Immunohistochemistry (IHC) Staining

Zebrafish embryos at 24, 48, and 72 hpf were fixed in 4% paraformaldehyde or Trichloroacetic acid (TCA -depending of developmental stage-) 2% overnight at 4°C. Fixed embryos were washed in PBT (1% Triton x-100) and subsequently treated with acetone for 20 min at −20°C, washed and consecutively treated with either Proteinase K (10 ng/mL; 24–48 hpf embryos) or trypsin 1x (72 hpf embryos). Blocking was carried out with 10% FBS + 1% DMSO in PBT twice for 1 h each and treated overnight with 0.1% H2O2. Embryos were then washed in PBT and incubated with primary antibody at 4°C for 3 days with mild shaking. Antibody dilution was prepared in blocking solution containing 0.2% (w/v) of blocking reagent (Roche). Rabbit polyclonal anti-RPRM antibody (SAB1102454, Sigma-Aldrich Chemie GmbH) and mouse monoclonal anti-acetylated tubulin (T6793, Sigma-Aldrich Chemie GmbH) were used in 1:800 and 1:1000 dilutions respectively; rabbit policlonal anti-GFP (A11122, Thermo Fisher Scientific) was used in 1:500 dilution. For secondary antibody labeling, goat anti-rabbit IgG Alexa-488 and goat anti-mouse IgG Alexa-546 (Invitrogen) were used at 1:200 dilution in blocking buffer for 2 h at room temperature in combination with Hoechst 33342 nuclear marker at 1 μg/mL (ThermoFisher Scientific Inc.).

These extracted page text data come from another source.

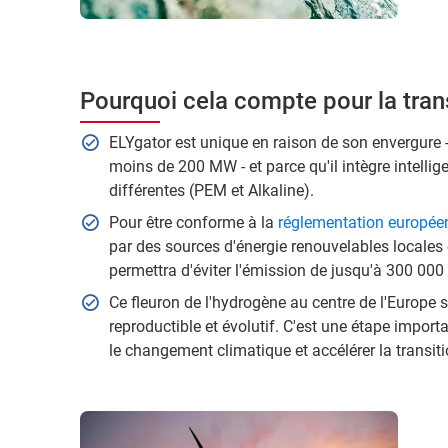
Pourquoi cela compte pour la tran
ELYgator est unique en raison de son envergure -
moins de 200 MW - et parce qu'il intègre intelli
différentes (PEM et Alkaline).
Pour être conforme à la
réglementation europée
par des sources d'énergie renouvelables locales e
permettra d'éviter l'émission de jusqu'à 300 00
Ce fleuron de l'hydrogène au centre de l'Europe 
reproductible et évolutif. C'est une étape importa
le changement climatique et accélérer la transit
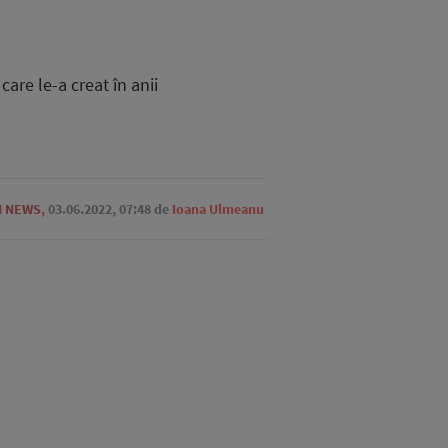
are le-a creat în anii
N NEWS
,
03.06.2022, 07:48
de
Ioana Ulmeanu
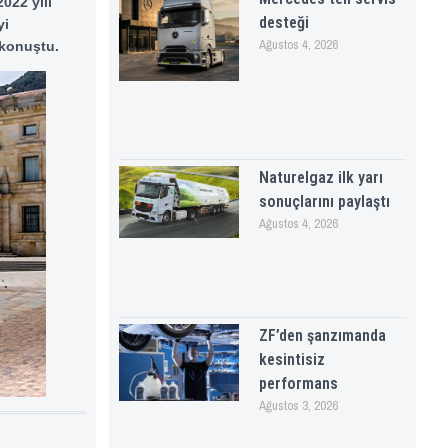
022 yılı
desteği
yi
Ağustos 4, 2026
 konuştu.
Naturelgaz ilk yarı
sonuçlarını paylaştı
Ağustos 4, 2026
ZF’den şanzımanda
kesintisiz
performans
Ağustos 3, 2026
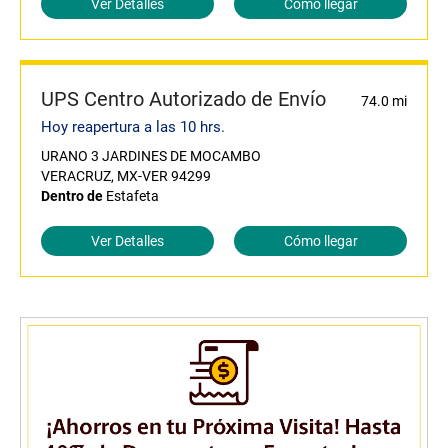
Ver Detalles
Cómo llegar
UPS Centro Autorizado de Envío
74.0 mi
Hoy reapertura a las 10 hrs.
URANO 3 JARDINES DE MOCAMBO
VERACRUZ, MX-VER 94299
Dentro de
Estafeta
Ver Detalles
Cómo llegar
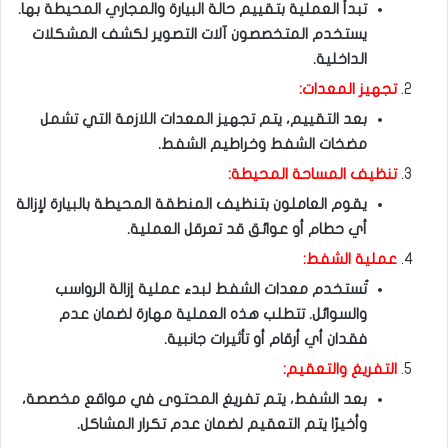
تبدأ العملية بتقييم حالة البيارة والمجاري المحيطة بها.
يستخدم المتخصصون آلات التصوير لكشف المشكلات
الداخلية.
تجهيز المعدات:
بعد التقييم، يتم تجهيز المعدات اللازمة التي تشمل
مضخات الشفط وخراطيم الشفط.
تنظيف المساحة المحيطة:
يقوم العاملون بتنظيف المنطقة المحيطة بالبيارة لإزالة
أي حطام أو عوائق قد تعرقل العملية.
عملية الشفط:
تُستخدم معدات الشفط لبدء عملية إزالة الرواسب
والسوائل. تتطلب هذه العملية مهارة لضمان عدم
فقدان أي أرقام أو تأثيرات جانبية.
التفريغ والتعقيم:
بعد الشفط، يتم تفريغ المحتوى في مواقع مخصصة،
وأخيرًا يتم التعقيم لضمان عدم تكرار المشاكل.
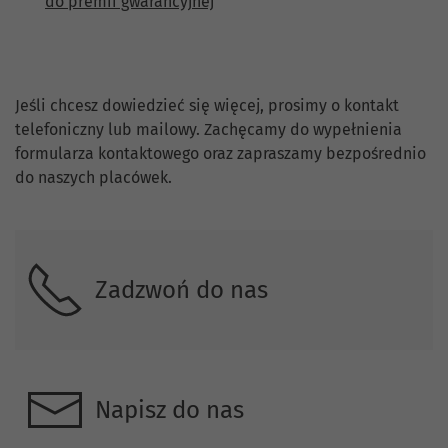
do premii gwarancyjnej
Skontaktuj się z nami.
Jeśli chcesz dowiedzieć się więcej, prosimy o kontakt
telefoniczny lub mailowy. Zachęcamy do wypełnienia
formularza kontaktowego oraz zapraszamy bezpośrednio
do naszych placówek.
Zadzwoń do nas
Napisz do nas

Knockdown of RPRM by Morpholino (MO) Microinjections

Embryos were microinjected at 1–2 cell-stage with 3 nL of morpholino solution (along with phenol red) at a concentration of 1 mM for RPRM (rprma: 5′-AGTCCAAGGCTTCAGACAGTGTCGT-3′ and rprmb: 5′-AATTCATGCTGAACTGCTGTTCTCT-3′) and 0.3 mM for standard control morpholino (5′-CCTCTTACCTCAGTTACAATTTATA-3′). RPRM-MOs were obtained from Gene Tools (Gene Tools, LLC) and designed to block the translation start site. Reduction in protein synthesis was confirmed by immunohistochemistry (IHC) when compared RPRM-MO injected embryos with controls.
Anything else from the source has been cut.